GAZA – The Prison Information Office said on Sunday evening that the Nazi Camp Department transferred prisoners on hunger strike for solitary confinement .

According to the office, the Nazi Camp Administration transferred the hunger strikers Abbas al-Sayyed, deputy head of the Supreme Command of the Hamas Prisoners, and the official of the committee and members of the committee Ashraf Azghir and Ahmed al-Qidra to solitary confinement cells.

The prisoners’ media quoted the captive movement as calling on all prisoners to prepare for any decision issued by them to defend the rights and gains and face the Nazi repression machine.

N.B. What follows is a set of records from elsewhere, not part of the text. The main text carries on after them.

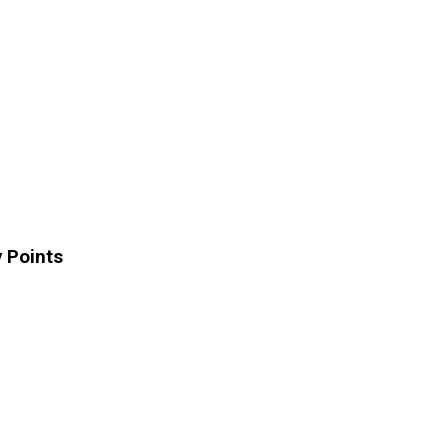
 Points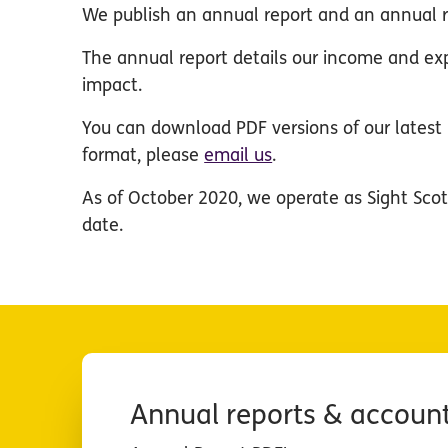
We publish an annual report and an annual r
The annual report details our income and ex
impact.
You can download PDF versions of our latest r
format, please
email us
.
As of October 2020, we operate as Sight Scot
date.
Annual reports & accoun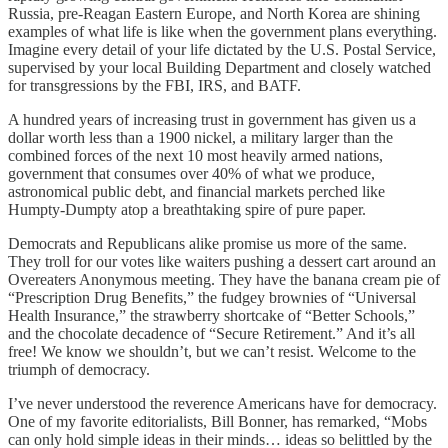
Russia, pre-Reagan Eastern Europe, and North Korea are shining
examples of what life is like when the government plans everything.
Imagine every detail of your life dictated by the U.S. Postal Service,
supervised by your local Building Department and closely watched
for transgressions by the FBI, IRS, and BATF.
A hundred years of increasing trust in government has given us a
dollar worth less than a 1900 nickel, a military larger than the
combined forces of the next 10 most heavily armed nations,
government that consumes over 40% of what we produce,
astronomical public debt, and financial markets perched like
Humpty-Dumpty atop a breathtaking spire of pure paper.
Democrats and Republicans alike promise us more of the same.
They troll for our votes like waiters pushing a dessert cart around an
Overeaters Anonymous meeting. They have the banana cream pie of
“Prescription Drug Benefits,” the fudgey brownies of “Universal
Health Insurance,” the strawberry shortcake of “Better Schools,”
and the chocolate decadence of “Secure Retirement.” And it’s all
free! We know we shouldn’t, but we can’t resist. Welcome to the
triumph of democracy.
I’ve never understood the reverence Americans have for democracy.
One of my favorite editorialists, Bill Bonner, has remarked, “Mobs
can only hold simple ideas in their minds… ideas so belittled by the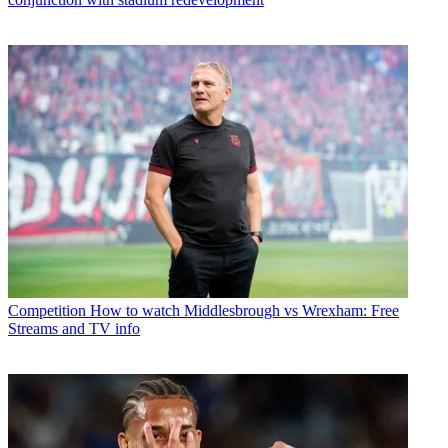
Competition
How to watch Middlesbrough vs Wrexham: Free
Streams and TV info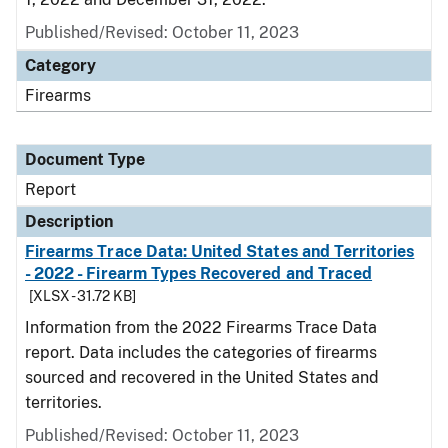
Published/Revised: October 11, 2023
Category
Firearms
Document Type
Report
Description
Firearms Trace Data: United States and Territories
- 2022 - Firearm Types Recovered and Traced
[XLSX - 31.72 KB]
Information from the 2022 Firearms Trace Data
report. Data includes the categories of firearms
sourced and recovered in the United States and
territories.
Published/Revised: October 11, 2023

He added that the Nazi Camp Administration insists on its position not to implement what has been agreed on the removal of carcinogenic jamming devices, stressing that new leaders of the captive movement and a number of prisons will join a hunger strike in Nazi Camp for not implementing the prisoners’ demands.

He stressed that the conditions inside the prisons “taking the curve escalation, and the coming hours are crucial,” pointing out that “the prisoners closed a few sections in the prisons;

The prison administration is putting jamming devices inside the prisons in an attempt to interfere with communication devices that secretly enter detainees.

The jamming devices cause pain and headaches for detainees, and prevent them from communicating with their families even though they are not allowed to use public telephones in prisons, according to human rights organizations and families of detainees.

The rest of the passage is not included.